>>>>>

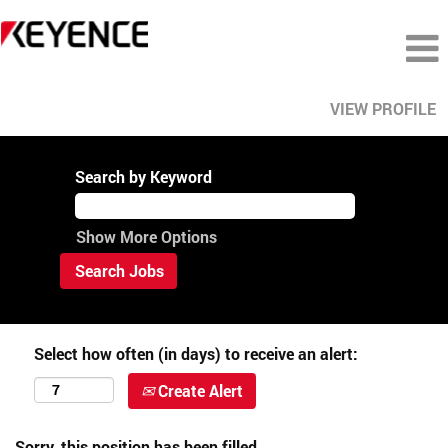
VIEW PROFILE
Search by Keyword
Show More Options
Select how often (in days) to receive an alert:
Create Alert
Sorry, this position has been filled.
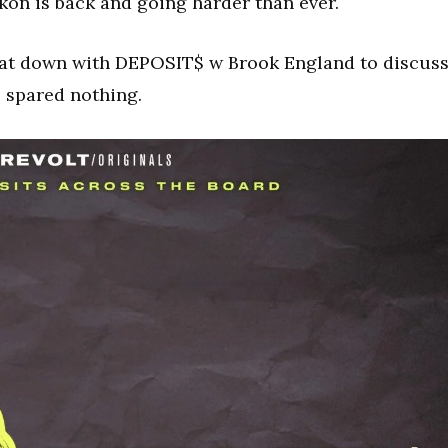
Akon is back and going harder than ever.
at down with DEPOSIT$ w Brook England to discus
 spared nothing.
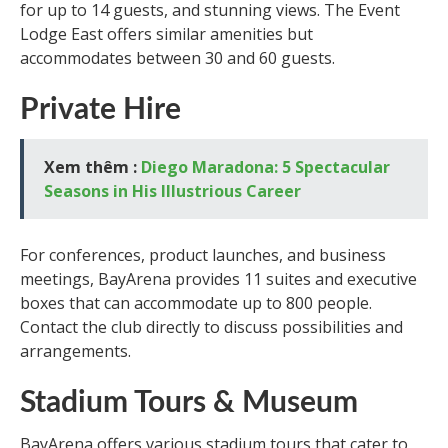
for up to 14 guests, and stunning views. The Event
Lodge East offers similar amenities but
accommodates between 30 and 60 guests.
Private Hire
Xem thêm :
Diego Maradona: 5 Spectacular
Seasons in His Illustrious Career
For conferences, product launches, and business
meetings, BayArena provides 11 suites and executive
boxes that can accommodate up to 800 people.
Contact the club directly to discuss possibilities and
arrangements.
Stadium Tours & Museum
BayArena offers various stadium tours that cater to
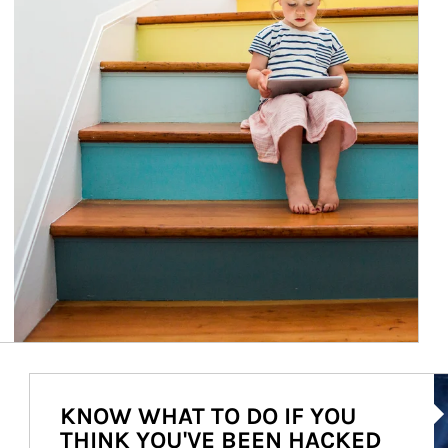
Ar
KNOW WHAT TO DO IF YOU
THINK YOU'VE BEEN HACKED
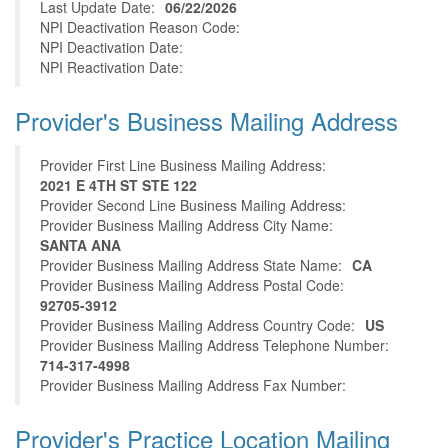
Last Update Date:
06/22/2026
NPI Deactivation Reason Code:
NPI Deactivation Date:
NPI Reactivation Date:
Provider's Business Mailing Address
Provider First Line Business Mailing Address:
2021 E 4TH ST STE 122
Provider Second Line Business Mailing Address:
Provider Business Mailing Address City Name:
SANTA ANA
Provider Business Mailing Address State Name:
CA
Provider Business Mailing Address Postal Code:
92705-3912
Provider Business Mailing Address Country Code:
US
Provider Business Mailing Address Telephone Number:
714-317-4998
Provider Business Mailing Address Fax Number:
Provider's Practice Location Mailing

<<<<<

Exercise prompt: Look above for the line with "Diego Maradona: 5 Spectacular" and the line with "2021 E 4TH ST STE 122". Output those two and everything between them exactly, pictures excluded.

Response for this exercise:
Diego Maradona: 5 Spectacular
Seasons in His Illustrious Career
For conferences, product launches, and business
meetings, BayArena provides 11 suites and executive
boxes that can accommodate up to 800 people.
Contact the club directly to discuss possibilities and
arrangements.
Stadium Tours & Museum
BayArena offers various stadium tours that cater to
Ar
KNOW WHAT TO DO IF YOU
THINK YOU'VE BEEN HACKED
Last Update Date:
06/22/2026
NPI Deactivation Reason Code:
NPI Deactivation Date:
NPI Reactivation Date:
Provider's Business Mailing Address
Provider First Line Business Mailing Address:
2021 E 4TH ST STE 122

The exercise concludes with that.